Although the traditional Geographical Weighted Regression (GWR) model adopted in the previous studies can deal with the relevant influencing factors [41], it only considers the spatial dimension, while it fails to take account of the temporal factors, which may be insufficient to provide practical references. In view of the above, this paper combines the extended STIRPAT model with the GTWR model to reveal the impact on spatial–temporal heterogeneity of various driving factors on CI [16]. The GTWR model was constructed by Huang et al. [42]:

$${\mathrm{y}}_{\mathrm{i}}=\mathsf{\beta }\mathrm{o}({\mathsf{\mu }}_{\mathrm{i}},{\mathrm{v}}_{\mathrm{i}},{\mathrm{t}}_{\mathrm{i}})+{\displaystyle \sum _{\mathrm{k}=1}^{\mathrm{m}}{\mathsf{\beta }}_{\mathrm{k}}}({\mathsf{\mu }}_{\mathrm{i}},{\mathrm{v}}_{\mathrm{i}},{\mathrm{t}}_{\mathrm{i}}){\mathrm{x}}_{\mathrm{i}\mathrm{k}}+{\mathsf{\epsilon }}_{\mathrm{i}}(\mathrm{i}=1,2\dots \mathrm{n})$$

(5)

where y_i is the explained variable for city i; m is the number of cities; k is the number of explanatory variables for city i; t_i is the temporal coordinate of city i; β_o(μ_i,v_i t_i) is the spatiotemporal intercept term for city i; x_ik is the kth explanatory variable for city i; β_k(μ_i,v_i t_i) is the regression coefficient of the kth explanatory variable for city i and the spatiotemporal intercept function; ε_i is the error term.

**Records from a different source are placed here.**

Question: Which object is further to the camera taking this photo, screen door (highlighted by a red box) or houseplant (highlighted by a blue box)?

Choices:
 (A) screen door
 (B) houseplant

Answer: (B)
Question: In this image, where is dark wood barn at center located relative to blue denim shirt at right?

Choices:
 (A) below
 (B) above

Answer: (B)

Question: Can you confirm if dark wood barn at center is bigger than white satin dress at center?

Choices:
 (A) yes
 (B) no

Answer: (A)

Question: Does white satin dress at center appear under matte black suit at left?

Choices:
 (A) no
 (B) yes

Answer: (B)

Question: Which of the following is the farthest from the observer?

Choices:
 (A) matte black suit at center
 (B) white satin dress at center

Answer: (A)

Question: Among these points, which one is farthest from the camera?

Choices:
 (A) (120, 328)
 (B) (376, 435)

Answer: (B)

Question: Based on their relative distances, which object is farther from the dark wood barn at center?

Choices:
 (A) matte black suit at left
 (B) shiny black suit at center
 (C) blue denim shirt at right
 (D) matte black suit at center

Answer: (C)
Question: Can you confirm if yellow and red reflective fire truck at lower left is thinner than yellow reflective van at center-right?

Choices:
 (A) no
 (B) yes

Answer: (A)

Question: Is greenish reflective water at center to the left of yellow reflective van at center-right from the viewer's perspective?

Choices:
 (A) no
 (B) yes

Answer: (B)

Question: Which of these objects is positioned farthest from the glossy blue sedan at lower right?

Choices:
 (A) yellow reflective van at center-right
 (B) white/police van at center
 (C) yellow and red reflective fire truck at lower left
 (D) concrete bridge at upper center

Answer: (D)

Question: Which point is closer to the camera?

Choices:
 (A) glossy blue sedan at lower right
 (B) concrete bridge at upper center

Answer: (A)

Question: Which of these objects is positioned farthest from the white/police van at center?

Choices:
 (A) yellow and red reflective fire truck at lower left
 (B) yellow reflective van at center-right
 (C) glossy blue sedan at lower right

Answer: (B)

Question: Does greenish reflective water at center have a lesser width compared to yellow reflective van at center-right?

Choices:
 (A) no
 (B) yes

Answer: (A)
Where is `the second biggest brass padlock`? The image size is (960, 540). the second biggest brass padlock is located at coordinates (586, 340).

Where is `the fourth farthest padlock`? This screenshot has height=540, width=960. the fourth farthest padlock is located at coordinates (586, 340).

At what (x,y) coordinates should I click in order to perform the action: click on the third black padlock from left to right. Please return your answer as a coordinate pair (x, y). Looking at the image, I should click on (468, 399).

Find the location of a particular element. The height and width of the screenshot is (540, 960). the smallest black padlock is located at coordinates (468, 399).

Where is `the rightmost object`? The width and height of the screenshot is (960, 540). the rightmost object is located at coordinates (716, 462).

Through the spatiotemporal weight function and the spatiotemporal distance in the Gaussian function method, the proposed GTWR model combines spatial and temporal information:

$${\mathrm{d}}_{\mathrm{i}\mathrm{j}}^{\mathrm{S}\mathrm{T}}=\sqrt{\mathsf{\lambda }\left[{\left({\mathsf{\mu }}_{\mathrm{i}}-{\mathsf{\mu }}_{\mathrm{j}}\right)}_{}^2+{\left({\mathrm{v}}_{\mathrm{i}}-{\mathrm{v}}_{\mathrm{j}}\right)}_{}^2\right]+\mathsf{\mu }{\left({\mathrm{t}}_{\mathrm{i}}-{\mathrm{t}}_{\mathrm{j}}\right)}_{}^2}$$

(6)

$${\mathrm{w}}_{\mathrm{i}\mathrm{j}}^{\mathrm{S}\mathrm{T}}=\exp \left\{\left(-\frac{\mathsf{\lambda }\left[{\left({\mathsf{\mu }}_{\mathrm{i}}-{\mathsf{\mu }}_{\mathrm{j}}\right)}_{}^2+{\left({\mathrm{v}}_{\mathrm{i}}-{\mathrm{v}}_{\mathrm{j}}\right)}_{}^2\right]+\mathsf{\mu }{\left({\mathrm{t}}_{\mathrm{i}}-{\mathrm{t}}_{\mathrm{j}}\right)}_{}^2}{{\mathrm{b}}_{\mathrm{S}\mathrm{T}}^2}\right)\right\}$$

(7)

where (μ_i, v_i) and (μ_j, v_j) are the spatial coordinates of city i and city j; respectively$; {\mathrm{t}}_{\mathrm{i}}$ and t_j are the observation times of sample points i and j; λ and μ are the scaling factors measuring the different effects of spatial and temporal distances in the uncorrelated metric system; b_ST is the bandwidth of the spatiotemporal weight function.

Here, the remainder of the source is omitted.